Dans un monde en révolution permanente ou tout s’accélère, ou la transmission se fait à la vitesse de la lumière, ou les modèles anciens sont contestés, ou la modernité s’entend comme une démarche qui abolit l’autorité du passé, construire le transmettre voilà une tache d’actualité !!

Mais l’actualité c’est le « communiquer » son faux ami ; communiquer, l’acte de transporter une information dans l’espace, transmettre, l’acte de transporter une information dans le temps, telle serait la nuance capitale. Bien sur il faut communiquer pour transmettre : condition nécessaire mais non suffisante. S’il y a des machines à communiquer, radio, télé, cinéma, informatique, il ne peut y avoir de machines à transmettre. Pour apprivoiser l’espace il suffit d’une machine, pour voyager dans le temps, il faut un vécu, une volonté, une institution : famille, école, église etc.. Là ou la haute technologie permet d’inespérées prouesses, elle se déclare impuissante à rendre signifiantes les leçons de l’histoire .Entre nos moyens de maîtrise de l’espace et nos moyens de maîtrise du temps, un hiatus, une distorsion apparaît de plus en plus criante. Si en 2 siècles, la France est passée d’un hexagone à 15 jours à un hexagone à 1 heure de coté en sautant du cheval à l’avion, on ne peut raccourcir à volonté le temps de la formation et de l’incubation. Il y a donc de l’incompressible dans la transmission et c’est précisément ce dont nous rêvons de nous délester ; en adoptant la light-culture , le digest, le best of , nous ne faisons que tenter de raccourcir le temps, comme si l’on pouvait rabattre le temps de la transmission sur celui des télécoms , comme si dans notre village utopique, nous avions effacé le passé pour mieux faire circuler l’information .Et pourtant n’y aurait il pas insidieuse corrélation entre les progrès de la mobilité et les reculs de la civilité , entre notre bougeotte et notre muflerie !

Il convient à présent de s’interroger sur les origines de la crise de la transmission et de tenter d’expliquer comment s’ancre-t-elle dans une histoire plus ancienne.

LES CAUSES :

L’HISTOIRE

La généalogie de cette crise semble remonter au siècle des lumières, la raison est alors proclamée maîtresse du logis. Tout ce qui n’est pas explicable par la rationalité, est systématiquement relégué dans le champ « infâme » dira Voltaire, de l’irrationnel, de la superstition et de l’obscurantisme, Plus tard, au XX ° siècle, avec Auguste Comte, débute l’age positif qui à la fois milite et croit à l’extinction finale de tout ce qui déborde du rationnel ? C’est à ce moment que le mot modernité apparaît et devient une idéologie, le religieux est nié ou considéré comme une aliénation de type économique chez Marx, de type psychique chez Freud. La leçon des anciens, la tradition, les rituels sont discrédités, place à la toute puissance de la science seul vecteur reconnue du progrès ! Or, l’influence de cette philosophie matérialiste sur la transmission est prépondérante. En effet si la transmission ne transmet que le visible, le palpable, alors c’est à la portée de tout le monde, alors le rôle des anciens, des initiés, de l’élite dans la transmission du savoir est contesté. La transmission ne peut être valorisée que par la valeur ajoutée que constitue l’invisible. Vouloir transmettre le visible c’est rendre inopérant le message du transmetteur.
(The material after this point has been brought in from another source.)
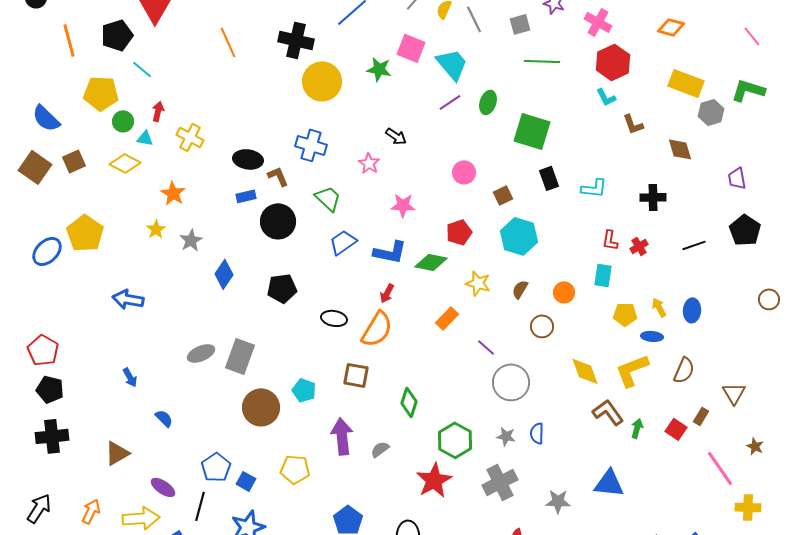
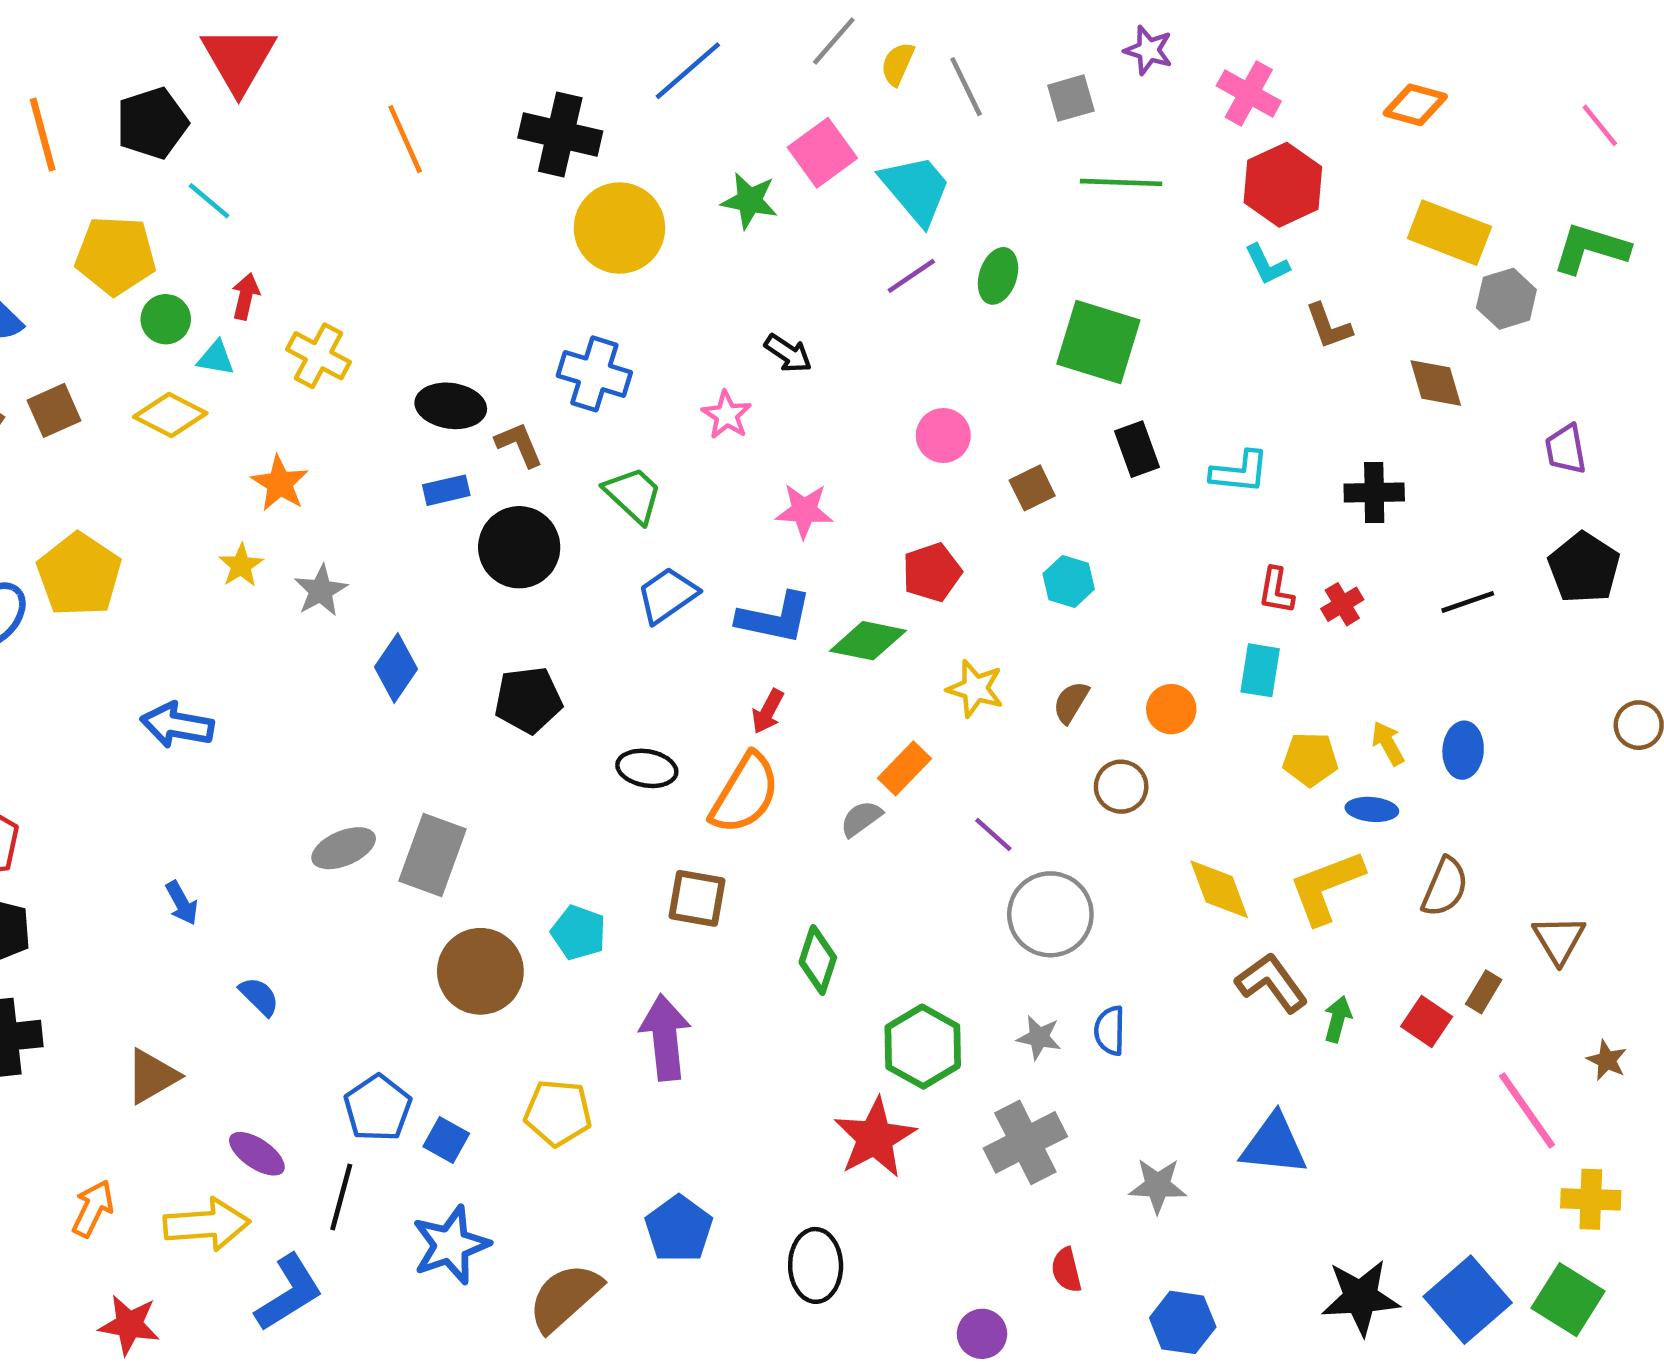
pink square: (411, 48) -> (822, 153), turned 32
cyan hexagon: (519, 236) -> (1069, 581), size x0.6
gray semicircle: (380, 449) -> (861, 819), moved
Mais plus prêt de nous, il nous semble qu’aujourd’hui nous vivons dans une société ou les individus ont beaucoup de mal à s’estimer héritiers d’une histoire. Quand ont examine à posteriori le XX° siècle, on ne peut échapper à l’importance des évènements dramatiques que les sociétés européennes ont vécus : Guerre de 14/18 : des millions de morts, un traumatisme qui va faire vaciller l’idée même de civilisation et de culture et n’oublions pas que le fascisme et le communisme naissent dans le sillage de cette guerre .La shoah constituera un traumatisme décisif : comment un peuple, admirateur de Goethe, amoureux de Rilke, pouvait mettre des gens dans des chambres à gaz et tranquillement aller écouter une symphonie de Mozart !!.. Le massacre des guerres coloniales qui ressurgit aujourd’hui dans l’actualité. Tous ces dramatiques évènements ne sont évidemment pas sans justifier une certaine désaffection pour notre mémoire collective. Ce passé peu glorieux invalide toute référence aux anciens devenus pour le coup suspects.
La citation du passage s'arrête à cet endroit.